Elle fait tout : la dévalorisation du travail de care dans les politiques européennes d’équilibre entre vie professionnelle et vie privée

28.11.25

Partout en Europe, les mères accomplissent une quantité considérable de travail de care non rémunéré, indispensable au fonctionnement des familles et des sociétés — pourtant, une grande partie de ce travail reste largement invisible dans les politiques européennes. Une nouvelle étude partagée avec Make Mothers Matter soutient que, malgré les progrès réalisés en matière de congés parentaux et de services d’accueil, les mesures européennes d’équilibre entre vie professionnelle et vie privée continuent de prioriser la croissance économique au détriment des réalités vécues par les mères.

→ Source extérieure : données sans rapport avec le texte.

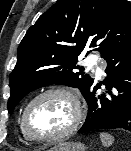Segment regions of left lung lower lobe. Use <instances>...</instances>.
Segmentation results:
<instances>
[{"label":"left lung lower lobe","instance_id":"obj_1","mask_svg":"<svg viewBox=\"0 0 131 151\" xmlns=\"http://www.w3.org/2000/svg\"><path fill=\"white\" fill-rule=\"evenodd\" d=\"M108 77L93 82L85 99L88 114L78 133L94 129H117L131 132V40L105 57ZM105 85V92L96 91Z\"/></svg>","mask_w":131,"mask_h":151}]
</instances>
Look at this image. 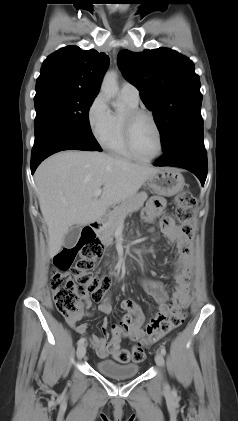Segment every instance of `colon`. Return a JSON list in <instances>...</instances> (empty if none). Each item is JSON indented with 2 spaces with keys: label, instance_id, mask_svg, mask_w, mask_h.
Masks as SVG:
<instances>
[{
  "label": "colon",
  "instance_id": "colon-1",
  "mask_svg": "<svg viewBox=\"0 0 238 421\" xmlns=\"http://www.w3.org/2000/svg\"><path fill=\"white\" fill-rule=\"evenodd\" d=\"M175 206L180 231L191 239L197 206L196 198L189 191H183L176 196ZM100 253L101 246L95 235L83 233L75 246L65 247L55 255L53 260L55 269L51 279L52 294L58 311L67 319L82 315L89 298L94 302L108 303L107 291L111 281L97 270V258ZM185 317L184 309L173 310L170 317L161 324L158 332L146 337L131 349H116L115 360L123 364L143 361L146 348L179 327Z\"/></svg>",
  "mask_w": 238,
  "mask_h": 421
}]
</instances>
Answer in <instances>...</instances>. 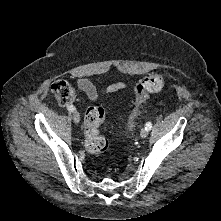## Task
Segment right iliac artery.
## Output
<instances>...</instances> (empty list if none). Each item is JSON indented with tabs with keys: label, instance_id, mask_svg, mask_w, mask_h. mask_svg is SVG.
Wrapping results in <instances>:
<instances>
[{
	"label": "right iliac artery",
	"instance_id": "82829eb1",
	"mask_svg": "<svg viewBox=\"0 0 221 221\" xmlns=\"http://www.w3.org/2000/svg\"><path fill=\"white\" fill-rule=\"evenodd\" d=\"M67 109H68V111H70V112H74V111L76 110L73 105H68V106H67Z\"/></svg>",
	"mask_w": 221,
	"mask_h": 221
}]
</instances>
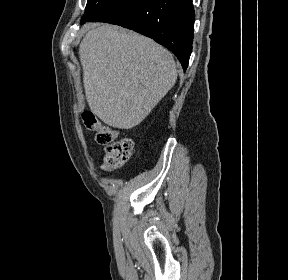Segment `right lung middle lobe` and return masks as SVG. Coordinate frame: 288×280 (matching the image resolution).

Au cœur de la recherche se trouve une préoccupation centrale : l’égalité de genre dans l’UE est encore largement conçue comme le fait d’intégrer davantage de femmes sur le marché du travail. S’il s’agit là d’un objectif important, les approches politiques actuelles réduisent souvent le « caregiving » à un simple moyen de faciliter l’emploi, au lieu de le reconnaître comme une contribution sociale précieuse en soi. Selon l’étude, cette vision étroite ne reflète pas les réalités vécues par les mères, qui accomplissent un travail continu, qualifié et exigeant sur le plan émotionnel — éducation des enfants, organisation du foyer, gestion de la charge mentale — qui soutient les familles et rend possible toute autre activité sociale et économique.

L’analyse s’appuie sur les théories féministes et les cadres des droits humains pour montrer que cet angle d’approche néglige la valeur sociale profonde du travail de care non rémunéré, assumé de manière écrasante par les mères. Celles-ci sont souvent représentées en fonction des exigences du marché du travail, plutôt qu’en tant qu’individus avec des responsabilités et des droits de care diversifiés.

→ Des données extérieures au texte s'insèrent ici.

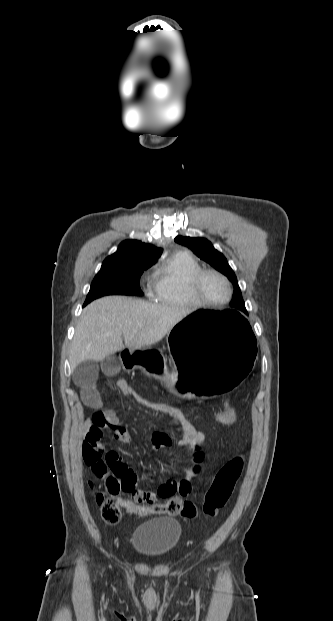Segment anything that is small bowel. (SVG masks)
<instances>
[{
	"label": "small bowel",
	"mask_w": 333,
	"mask_h": 621,
	"mask_svg": "<svg viewBox=\"0 0 333 621\" xmlns=\"http://www.w3.org/2000/svg\"><path fill=\"white\" fill-rule=\"evenodd\" d=\"M114 368L115 360L107 359L104 363V369L113 371ZM117 388L124 395L132 396L133 394L132 387L125 380H119ZM80 396L86 406L96 410L91 418L85 420L83 426L81 451L85 463L91 467L93 472L98 469L102 462L115 468L127 467V464L116 451L105 452L103 433L106 430H111L114 439L120 443H129L130 434L112 412L102 409L100 394L95 386L84 383L80 390ZM171 417L175 426L183 433L178 444L179 451L185 457V463L178 469L183 474V478H168L155 490L135 487L130 491L131 499L125 500L126 504L133 509L154 504L161 499L188 496L192 491L193 478L201 471L204 460V433L182 414ZM151 440L152 446L156 450L167 448L172 444L171 434L167 432H155ZM155 471L161 474H171L177 469L171 464H158Z\"/></svg>",
	"instance_id": "c3829d8e"
}]
</instances>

Le mémoire souligne que le caregiving n’est pas une expérience uniforme. De nombreuses mères font face à des contraintes structurelles : cultures professionnelles rigides, accès limité à des solutions de garde flexibles, pressions financières, manque de soutien institutionnel durable pour le care non rémunéré qu’elles fournissent. Ces pressions sont particulièrement fortes pour les mères seules, les mères au foyer ou les mères en emploi précaire — des groupes dont les expériences sont rarement reflétées dans les discussions au niveau européen. Ces conditions limitent leur capacité à faire de véritables choix autonomes concernant le travail, le care et la vie familiale.

 

Finally, the study calls for maternal rights that go beyond pregnancy, birth, and post-partum care. It emphasises the need for long-term recognition and support for mothers’ unpaid care work as a « social good essential to society’s functioning« .

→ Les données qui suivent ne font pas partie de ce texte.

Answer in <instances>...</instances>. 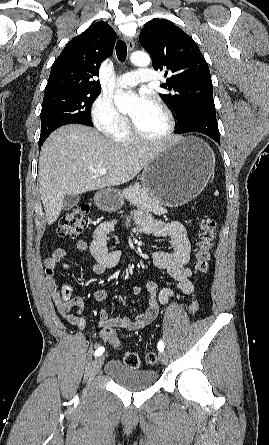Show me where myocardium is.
I'll return each instance as SVG.
<instances>
[{
  "label": "myocardium",
  "instance_id": "obj_1",
  "mask_svg": "<svg viewBox=\"0 0 269 445\" xmlns=\"http://www.w3.org/2000/svg\"><path fill=\"white\" fill-rule=\"evenodd\" d=\"M152 103H154L157 107H159L166 116L167 129L165 133L162 136L156 138L145 137L139 132L132 119H129V130L131 132L133 139L140 143L150 144V145L163 144L167 142L175 132V126H176L175 118L171 109L163 101L159 99H154Z\"/></svg>",
  "mask_w": 269,
  "mask_h": 445
}]
</instances>
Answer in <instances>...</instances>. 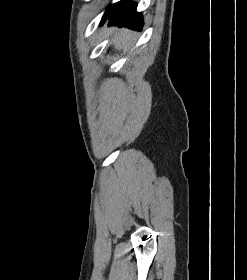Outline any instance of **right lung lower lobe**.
<instances>
[{"instance_id": "obj_1", "label": "right lung lower lobe", "mask_w": 247, "mask_h": 280, "mask_svg": "<svg viewBox=\"0 0 247 280\" xmlns=\"http://www.w3.org/2000/svg\"><path fill=\"white\" fill-rule=\"evenodd\" d=\"M137 4L127 0L110 6L103 16L102 22L109 20V25L126 26L131 29H141L143 19L141 13L136 12Z\"/></svg>"}]
</instances>
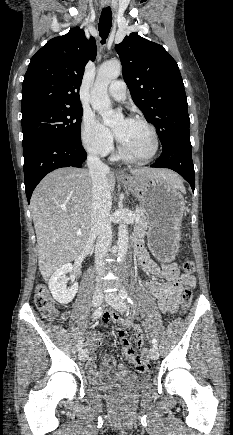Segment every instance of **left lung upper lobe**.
<instances>
[{
  "label": "left lung upper lobe",
  "mask_w": 233,
  "mask_h": 435,
  "mask_svg": "<svg viewBox=\"0 0 233 435\" xmlns=\"http://www.w3.org/2000/svg\"><path fill=\"white\" fill-rule=\"evenodd\" d=\"M132 99L151 122L162 146L189 135L190 119L177 62L159 44L131 33L115 46Z\"/></svg>",
  "instance_id": "1"
}]
</instances>
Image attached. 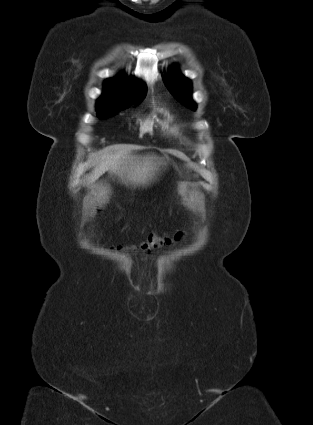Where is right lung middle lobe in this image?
Wrapping results in <instances>:
<instances>
[{"label":"right lung middle lobe","mask_w":313,"mask_h":425,"mask_svg":"<svg viewBox=\"0 0 313 425\" xmlns=\"http://www.w3.org/2000/svg\"><path fill=\"white\" fill-rule=\"evenodd\" d=\"M141 101L142 100L132 103L136 105L139 104ZM132 103H126L120 100H106L102 102H97V116L99 118H106L115 115L120 110L128 108Z\"/></svg>","instance_id":"1"}]
</instances>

Enfin, l’étude appelle à des droits maternels qui vont au-delà de la grossesse, de l’accouchement et des soins post-partum. Elle insiste sur la nécessité d’une reconnaissance et d’un soutien à long terme pour le travail de care non rémunéré des mères, considéré comme un « bien social essentiel au fonctionnement de la société ».

La thèse identifie plusieurs problèmes majeurs dans les approches actuelles de l’UE :

  • Représentation des mères : souvent associée à la productivité sur le marché du travail plutôt qu’aux réalités du caregiving.
  • Care et travail : le care est principalement valorisé comme un outil permettant de soutenir l’emploi, et non comme un bien public.
  • Autonomie et choix : limités par les pressions économiques et les structures professionnelles rigides.
  • Droits et soutien institutionnel : de nombreux droits dépendent du statut professionnel, du revenu ou du bon vouloir de l’employeur.
  • Angles morts politiques : les inégalités intersectionnelles qui touchent les mères sont souvent négligées.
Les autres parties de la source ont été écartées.